--- TASK PROMPT ---
What you return should be every line below, word for word, and none of the images.

(Stored data entries)
------------------------------------------------

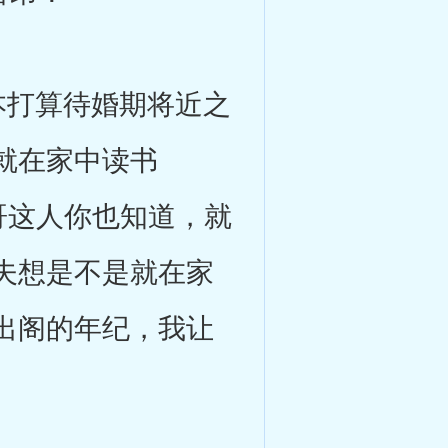
打算待婚期将近之
就在家中读书
哥这人你也知道，就
夫想是不是就在家
出阁的年纪，我让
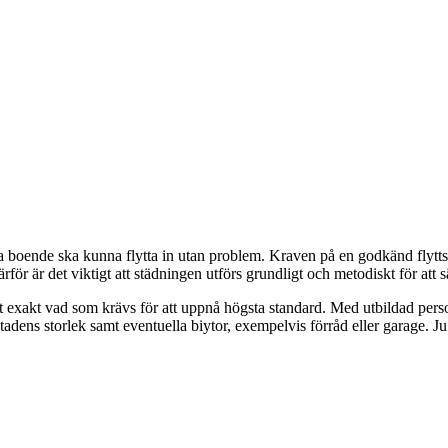
sta boende ska kunna flytta in utan problem. Kraven på en godkänd flytts
för är det viktigt att städningen utförs grundligt och metodiskt för att säke
 exakt vad som krävs för att uppnå högsta standard. Med utbildad perso
dens storlek samt eventuella biytor, exempelvis förråd eller garage. Ju m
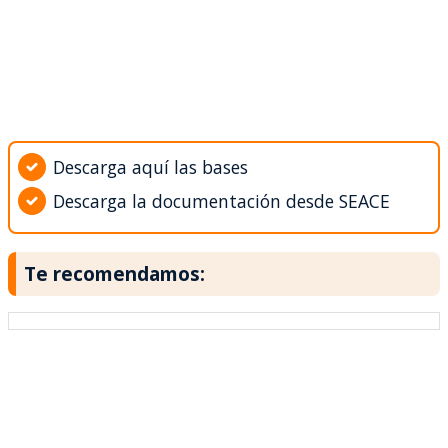
Descarga aquí las bases
Descarga la documentación desde SEACE
Te recomendamos:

------------------------------------------------

--- RESPONSE ---
打算待婚期将近之
就在家中读书
哥这人你也知道，就
夫想是不是就在家
出阁的年纪，我让
sta boende ska kunna flytta in utan problem. Kraven på en godkänd flytts
för är det viktigt att städningen utförs grundligt och metodiskt för att säke
 exakt vad som krävs för att uppnå högsta standard. Med utbildad perso
dens storlek samt eventuella biytor, exempelvis förråd eller garage. Ju m
Descarga aquí las bases
Descarga la documentación desde SEACE
Te recomendamos:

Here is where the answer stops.